Quand on essaie d’embrasser l’œuvre gigantesque, on est saisi par la variété de la production, qui n’est pas seulement romanesque, mais philosophique, théâtrale, journalistique, épistolaire, et par la masse des projets laissés dans les cartons, dont nous ne connaissons parfois qu’un titre. La plupart des manuscrits et des épreuves corrigées se trouvent à la bibliothèque Lovenjoul à Chantilly ; les ratures et les ajouts sont multiples et donnent l’impression d’une œuvre en extension perpétuelle, artificiellement interrompue.
L’histoire de la genèse de La Comédie humaine montre que l’unité organique de l’œuvre ne s’est réalisée que peu à peu, entre 1829 et 1848, pour une « illumination rétrospective », dit Proust. Ainsi, on voit naître successivement les Scènes , les Études , le plan d’ensemble, la technique des personnages reparaissants, puis le titre.
Il est impossible de négliger l’insistante référence de Balzac à la philosophie et aux tenants des diverses « sciences » : naturalistes, physiciens, chimistes, théosophes, illuministes, mystiques... Mais il ne serait pas conforme à l’esprit de l’œuvre de s’en tenir à la doctrine (substance originelle ; homme extérieur et homme intérieur ; unité diversifiée ; vouloir, pouvoir, savoir), sinon pour ce qui favorise la coexistence des contraires. La méthode proprement balzacienne privilégie la « spécialité », intuition spécifique. Elle est à la fois analytique et synthétique, inductive et déductive, comparative et analogique. Elle se propose de tout voir (l’envers et l’endroit). D’où la technique des contrastes, des contrepoints, de la coexistence.
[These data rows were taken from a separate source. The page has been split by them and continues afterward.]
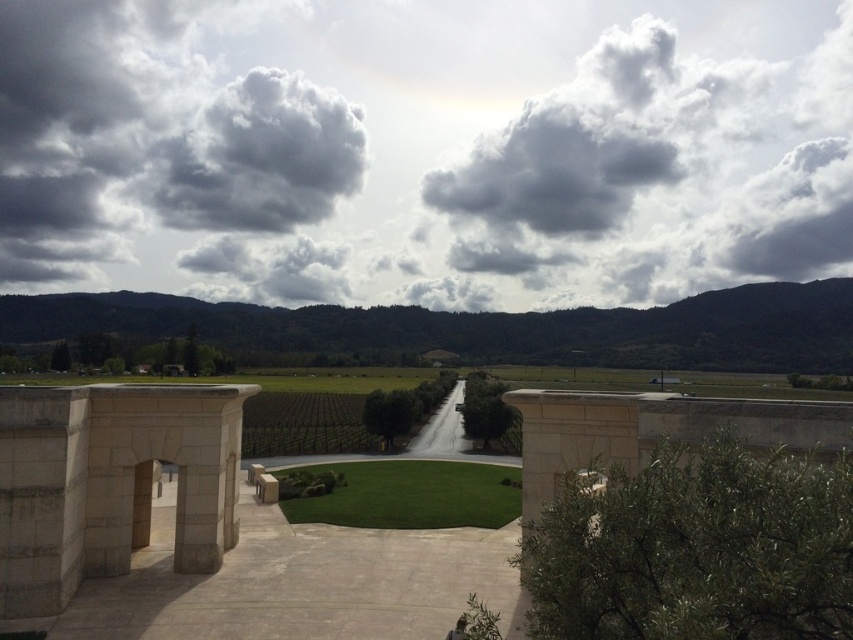 Question: Is dark gray fluffy cloud at upper left positioned in front of green artificial turf at center?

Choices:
 (A) yes
 (B) no

Answer: (B)

Question: Which is nearer to the green artificial turf at center?

Choices:
 (A) cloudy sky at upper center
 (B) dark gray fluffy cloud at upper left

Answer: (B)

Question: Based on their relative distances, which object is farther from the dark gray fluffy cloud at upper left?

Choices:
 (A) cloudy sky at upper center
 (B) green artificial turf at center

Answer: (B)

Question: Does cloudy sky at upper center have a smaller size compared to green artificial turf at center?

Choices:
 (A) yes
 (B) no

Answer: (B)

Question: Is cloudy sky at upper center smaller than green artificial turf at center?

Choices:
 (A) yes
 (B) no

Answer: (B)

Question: Which object is positioned farthest from the cloudy sky at upper center?

Choices:
 (A) dark gray fluffy cloud at upper left
 (B) green artificial turf at center

Answer: (B) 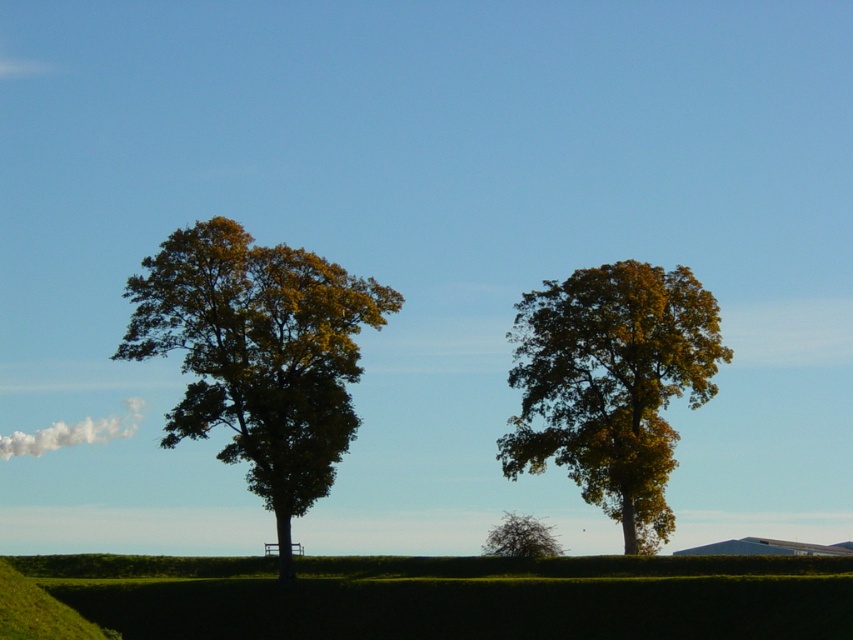 Question: Among these objects, which one is farthest from the camera?

Choices:
 (A) green leafy tree at lower center
 (B) golden yellow leaves at center
 (C) green hedge at center
 (D) green leafy tree at left

Answer: (A)

Question: Which object is farther from the camera taking this photo?

Choices:
 (A) green hedge at center
 (B) golden yellow leaves at center
 (C) green leafy tree at lower center
 (D) green leafy tree at left

Answer: (C)

Question: Does green hedge at center have a smaller size compared to green leafy tree at lower center?

Choices:
 (A) yes
 (B) no

Answer: (B)

Question: Does green leafy tree at left appear on the left side of golden yellow leaves at center?

Choices:
 (A) no
 (B) yes

Answer: (B)

Question: From the image, what is the correct spatial relationship of green leafy tree at left in relation to green leafy tree at lower center?

Choices:
 (A) right
 (B) left

Answer: (B)

Question: Among these objects, which one is nearest to the camera?

Choices:
 (A) green leafy tree at left
 (B) golden yellow leaves at center
 (C) green hedge at center
 (D) green leafy tree at lower center

Answer: (C) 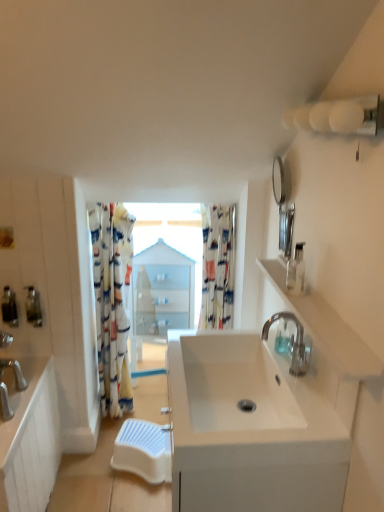 This screenshot has width=384, height=512. I want to click on vacant area in front of clear plastic soap dispenser at upper right, the first soap dispenser positioned from the front, so click(315, 306). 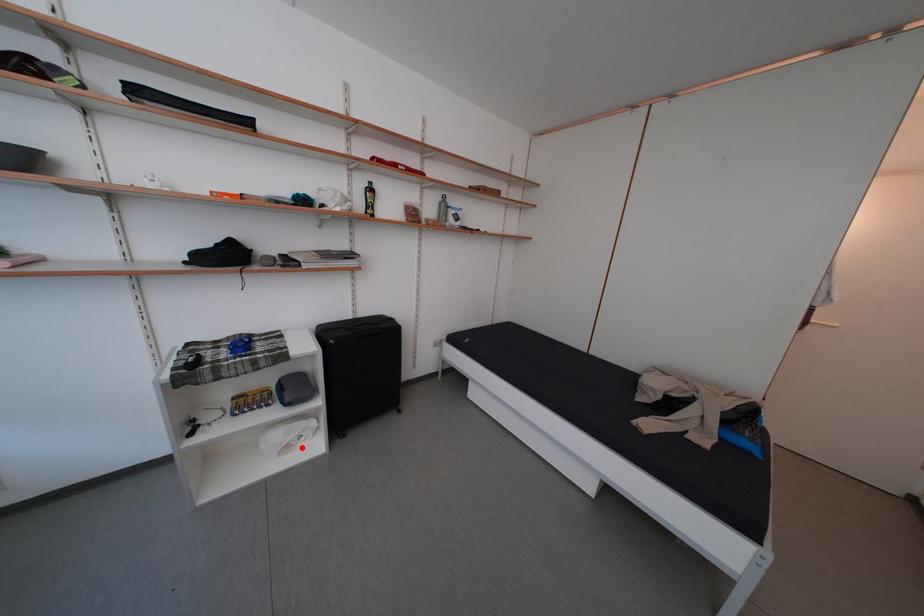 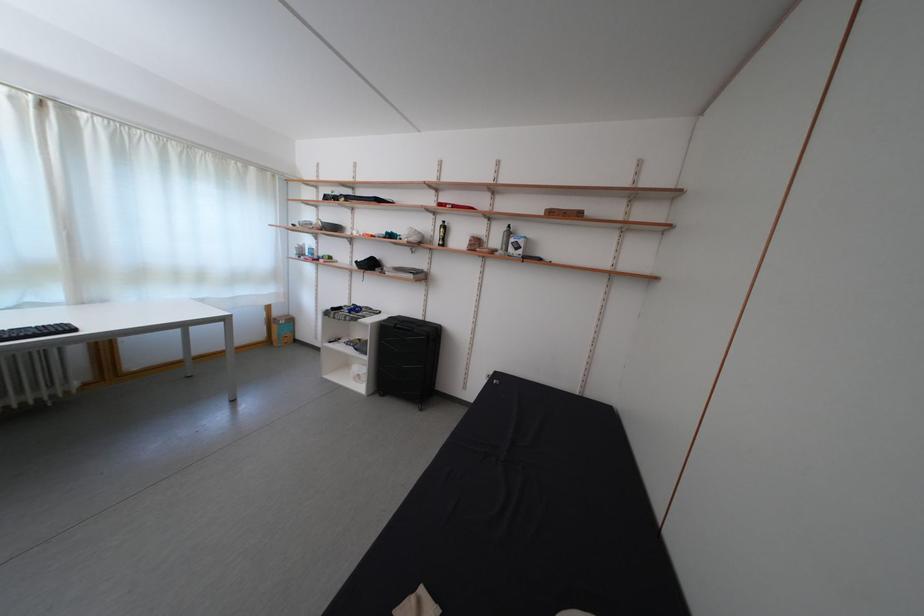 The point at the highlighted location is marked in the first image. Where is the corresponding point in the second image?

(365, 381) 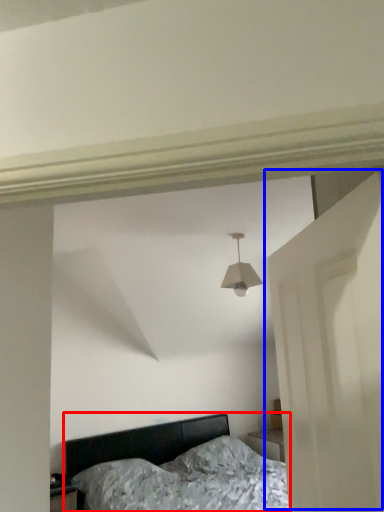 Question: Which object appears closest to the camera in this image, bed (highlighted by a red box) or door (highlighted by a blue box)?

Choices:
 (A) bed
 (B) door

Answer: (B) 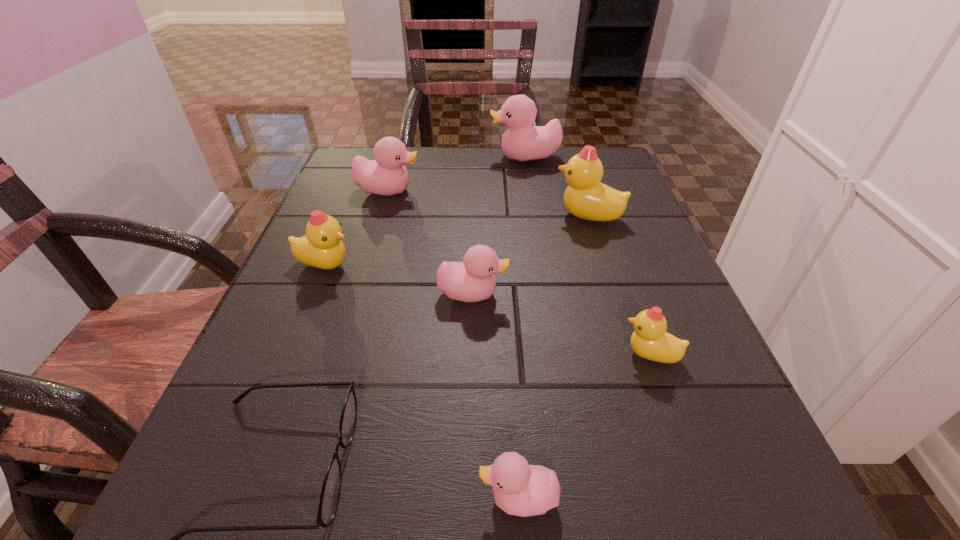 Find the location of a particular element. vacant space located on the front-facing side of the second farthest duckling is located at coordinates coord(585,191).

You are a GUI agent. You are given a task and a screenshot of the screen. Output one action in this format:
    pyautogui.click(x=<x>, y=<y>)
    Task: Click on the vacant space located 0.320m on the front-facing side of the fifth nearest object
    The width and height of the screenshot is (960, 540).
    Given the screenshot: What is the action you would take?
    pyautogui.click(x=531, y=265)

Identify the location of free region located on the front-facing side of the second smallest pink duckling. [x=595, y=294].

Identify the location of vacant point located on the front-facing side of the sixth farthest object. The image size is (960, 540). (434, 354).

Locate an element on the screen. Image resolution: width=960 pixels, height=540 pixels. vacant space located on the front-facing side of the sixth farthest object is located at coordinates (568, 354).

Where is `vacant area situated on the front-facing side of the sixth farthest object`? The height and width of the screenshot is (540, 960). vacant area situated on the front-facing side of the sixth farthest object is located at coordinates (568, 354).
L’histoire que Balzac s’est proposé de faire est surtout l’histoire d’une société : les deux bourgeoisies, l’aristocratie, la banque et la finance. Mais l’écrivain ne néglige jamais de faire voir comment l’individu vit l’histoire. Par ses silences et ses ellipses, le roman fait que le lecteur sonde les âmes et découvre des « souffrances inconnues ». En particulier les souffrances de l’abandon, les humiliations, les faiblesses secrètes. Dialogique, le roman balzacien interdit toute lecture unidimensionnelle.